YOUR GOAL
Pictures aside, write out the data exactly as it reads.

(Page-level text extractions)

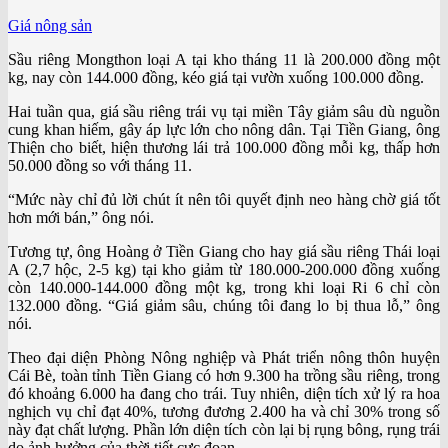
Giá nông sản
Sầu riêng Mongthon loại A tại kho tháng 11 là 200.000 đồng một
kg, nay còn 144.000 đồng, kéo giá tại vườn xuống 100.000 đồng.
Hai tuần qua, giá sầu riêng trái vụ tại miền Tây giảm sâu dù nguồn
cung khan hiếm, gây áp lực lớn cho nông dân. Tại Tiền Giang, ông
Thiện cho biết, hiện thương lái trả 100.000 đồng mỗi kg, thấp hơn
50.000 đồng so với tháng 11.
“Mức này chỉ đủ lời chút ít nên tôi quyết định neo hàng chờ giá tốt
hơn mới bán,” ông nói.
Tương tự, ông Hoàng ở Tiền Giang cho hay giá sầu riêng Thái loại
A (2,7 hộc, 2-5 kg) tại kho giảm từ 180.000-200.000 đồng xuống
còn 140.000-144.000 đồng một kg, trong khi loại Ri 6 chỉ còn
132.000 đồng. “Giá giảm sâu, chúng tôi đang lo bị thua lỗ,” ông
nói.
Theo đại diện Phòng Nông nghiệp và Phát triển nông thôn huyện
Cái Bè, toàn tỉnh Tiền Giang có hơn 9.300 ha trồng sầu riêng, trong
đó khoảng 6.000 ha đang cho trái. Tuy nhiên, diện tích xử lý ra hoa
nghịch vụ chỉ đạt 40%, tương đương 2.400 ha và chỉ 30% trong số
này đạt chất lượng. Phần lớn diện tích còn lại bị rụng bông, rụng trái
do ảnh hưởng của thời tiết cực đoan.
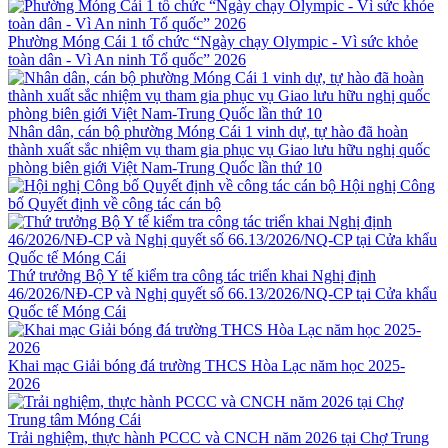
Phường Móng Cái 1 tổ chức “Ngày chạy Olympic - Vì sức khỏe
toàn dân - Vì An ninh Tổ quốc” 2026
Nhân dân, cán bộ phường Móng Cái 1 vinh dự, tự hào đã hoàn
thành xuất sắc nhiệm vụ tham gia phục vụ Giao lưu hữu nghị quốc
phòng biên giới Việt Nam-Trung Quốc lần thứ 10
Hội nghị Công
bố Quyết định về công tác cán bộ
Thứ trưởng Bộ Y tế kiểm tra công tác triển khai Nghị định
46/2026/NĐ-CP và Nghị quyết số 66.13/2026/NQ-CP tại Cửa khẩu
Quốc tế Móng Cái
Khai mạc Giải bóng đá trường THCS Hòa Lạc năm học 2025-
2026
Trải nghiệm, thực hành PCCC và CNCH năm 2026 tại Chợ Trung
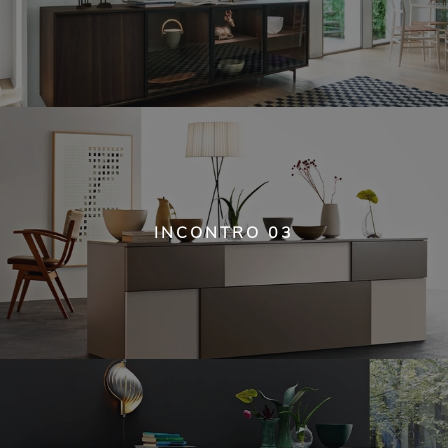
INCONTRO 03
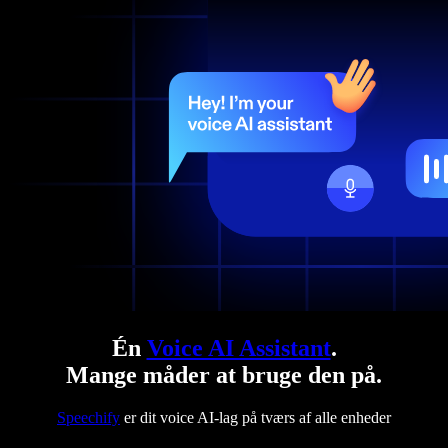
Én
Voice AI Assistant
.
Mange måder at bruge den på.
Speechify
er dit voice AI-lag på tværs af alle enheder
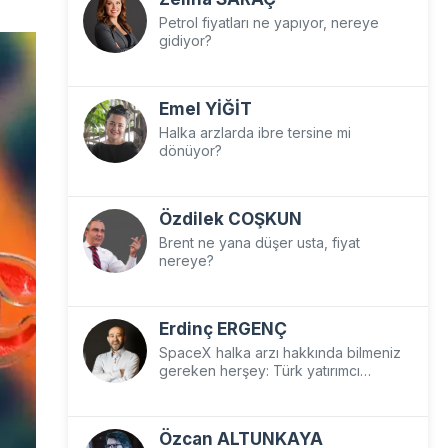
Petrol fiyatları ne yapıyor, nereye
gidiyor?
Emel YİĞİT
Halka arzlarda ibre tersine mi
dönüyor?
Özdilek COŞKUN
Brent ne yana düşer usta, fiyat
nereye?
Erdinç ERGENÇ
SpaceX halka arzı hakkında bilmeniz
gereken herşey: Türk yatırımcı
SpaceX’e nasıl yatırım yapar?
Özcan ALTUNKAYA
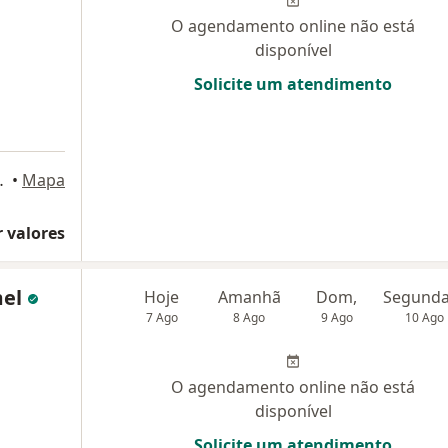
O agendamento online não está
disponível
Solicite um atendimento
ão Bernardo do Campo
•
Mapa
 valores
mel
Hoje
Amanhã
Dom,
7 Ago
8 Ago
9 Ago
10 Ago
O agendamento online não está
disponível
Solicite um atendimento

SOLVED EXERCISE
Giá nông sản
Sầu riêng Mongthon loại A tại kho tháng 11 là 200.000 đồng một
kg, nay còn 144.000 đồng, kéo giá tại vườn xuống 100.000 đồng.
Hai tuần qua, giá sầu riêng trái vụ tại miền Tây giảm sâu dù nguồn
cung khan hiếm, gây áp lực lớn cho nông dân. Tại Tiền Giang, ông
Thiện cho biết, hiện thương lái trả 100.000 đồng mỗi kg, thấp hơn
50.000 đồng so với tháng 11.
“Mức này chỉ đủ lời chút ít nên tôi quyết định neo hàng chờ giá tốt
hơn mới bán,” ông nói.
Tương tự, ông Hoàng ở Tiền Giang cho hay giá sầu riêng Thái loại
A (2,7 hộc, 2-5 kg) tại kho giảm từ 180.000-200.000 đồng xuống
còn 140.000-144.000 đồng một kg, trong khi loại Ri 6 chỉ còn
132.000 đồng. “Giá giảm sâu, chúng tôi đang lo bị thua lỗ,” ông
nói.
Theo đại diện Phòng Nông nghiệp và Phát triển nông thôn huyện
Cái Bè, toàn tỉnh Tiền Giang có hơn 9.300 ha trồng sầu riêng, trong
đó khoảng 6.000 ha đang cho trái. Tuy nhiên, diện tích xử lý ra hoa
nghịch vụ chỉ đạt 40%, tương đương 2.400 ha và chỉ 30% trong số
này đạt chất lượng. Phần lớn diện tích còn lại bị rụng bông, rụng trái
do ảnh hưởng của thời tiết cực đoan.
Phường Móng Cái 1 tổ chức “Ngày chạy Olympic - Vì sức khỏe
toàn dân - Vì An ninh Tổ quốc” 2026
Nhân dân, cán bộ phường Móng Cái 1 vinh dự, tự hào đã hoàn
thành xuất sắc nhiệm vụ tham gia phục vụ Giao lưu hữu nghị quốc
phòng biên giới Việt Nam-Trung Quốc lần thứ 10
Hội nghị Công
bố Quyết định về công tác cán bộ
Thứ trưởng Bộ Y tế kiểm tra công tác triển khai Nghị định
46/2026/NĐ-CP và Nghị quyết số 66.13/2026/NQ-CP tại Cửa khẩu
Quốc tế Móng Cái
Khai mạc Giải bóng đá trường THCS Hòa Lạc năm học 2025-
2026
Trải nghiệm, thực hành PCCC và CNCH năm 2026 tại Chợ Trung
INCONTRO 03
Én
Voice AI Assistant
.
Mange måder at bruge den på.
Speechify
er dit voice AI-lag på tværs af alle enheder
Petrol fiyatları ne yapıyor, nereye
gidiyor?
Emel YİĞİT
Halka arzlarda ibre tersine mi
dönüyor?
Özdilek COŞKUN
Brent ne yana düşer usta, fiyat
nereye?
Erdinç ERGENÇ
SpaceX halka arzı hakkında bilmeniz
gereken herşey: Türk yatırımcı
SpaceX’e nasıl yatırım yapar?
Özcan ALTUNKAYA
O agendamento online não está
disponível
Solicite um atendimento
ão Bernardo do Campo
•
Mapa
 valores
mel
Hoje
Amanhã
Dom,
7 Ago
8 Ago
9 Ago
10 Ago
O agendamento online não está
disponível
Solicite um atendimento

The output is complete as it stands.